Глава 86

Lin Yao se regocijó en secreto, felicitándose a sí mismo. Sabía que el general Xia Chengwu no se involucraría en este asunto. Esa tarde, el mayor Cheng llamó por casualidad, insistiendo en que se continuara con el tratamiento del general Xia. A Lin Yao se le iluminaron los ojos y enseguida dijo que el general debía cooperar en su recuperación antes de que pudiera comenzar la siguiente fase del tratamiento.

Lin Yao incluso se encargó de organizar el menú y el horario diarios, especificando con detalle la hora y la cantidad de agua que debía beber. Lo más importante es que Lin Yao fingió desconocer si la radiación de las comunicaciones modernas afectaría el tratamiento del general, lo que engañó al Mayor Cheng, quien prometió retirar todos los dispositivos de comunicación de la habitación e incluso realizar llamadas telefónicas desde veinte metros de distancia. También dispuso un patio privado para el general, alejado de todos los aparatos eléctricos.

No es de extrañar que el mayor Cheng fuera tan obediente, como un pájaro asustado. Desde el primer tratamiento del general Xia, su cuerpo se había debilitado mucho, su piel estaba flácida y su tez pálida; ya no tenía el rostro sonrosado de antes.
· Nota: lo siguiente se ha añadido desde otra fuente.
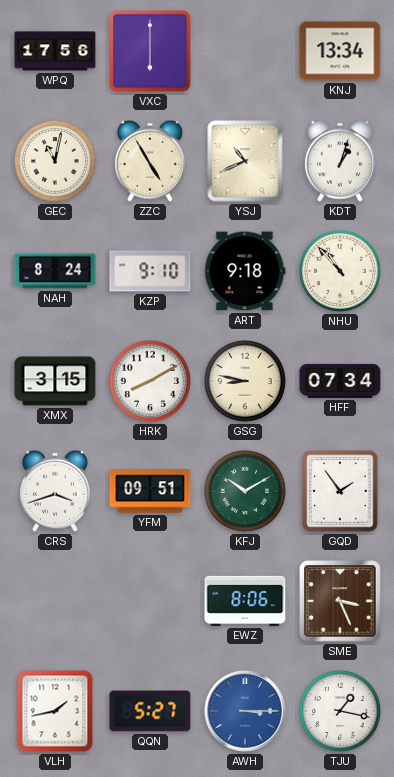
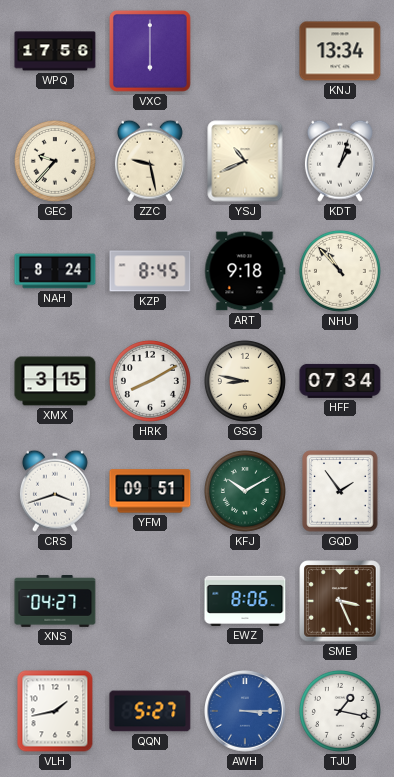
GEC: 11:02 -> 9:37
ZZC: 4:55 -> 9:28
KZP: 9:10 -> 8:45
XNS: none -> 04:27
Esto hizo que el mayor Cheng se decidiera a seguir las órdenes del médico. Lin Yao dijo que el general no debía exponerse al viento durante su tratamiento, así que el mayor Cheng selló todas las ventanas, caminó despacio y no dejó que el general saliera de la habitación.

«Hermano Qingying, si el general Xia no interviene, todo se solucionará, ¿verdad?». Lin Yao quería saber los detalles. Aunque no se arrepentía de sus acciones de aquella tarde, se sentiría mal si afectaban a Qingying, que seguía en el cargo.

“Si el general Xia no interviene, las cosas deberían resolverse bien”. La expresión de Qingying se suavizó, y se volvió hacia Ge Yong y dijo: “Oí del Jefe Águila que, tras recibir la llamada, el general te elogió, diciendo que, aunque hayas dejado el ejército, no lo has deshonrado. También dijo que partiría inmediatamente hacia Chengdu para supervisar personalmente al Ejército Azul desde todos los frentes”.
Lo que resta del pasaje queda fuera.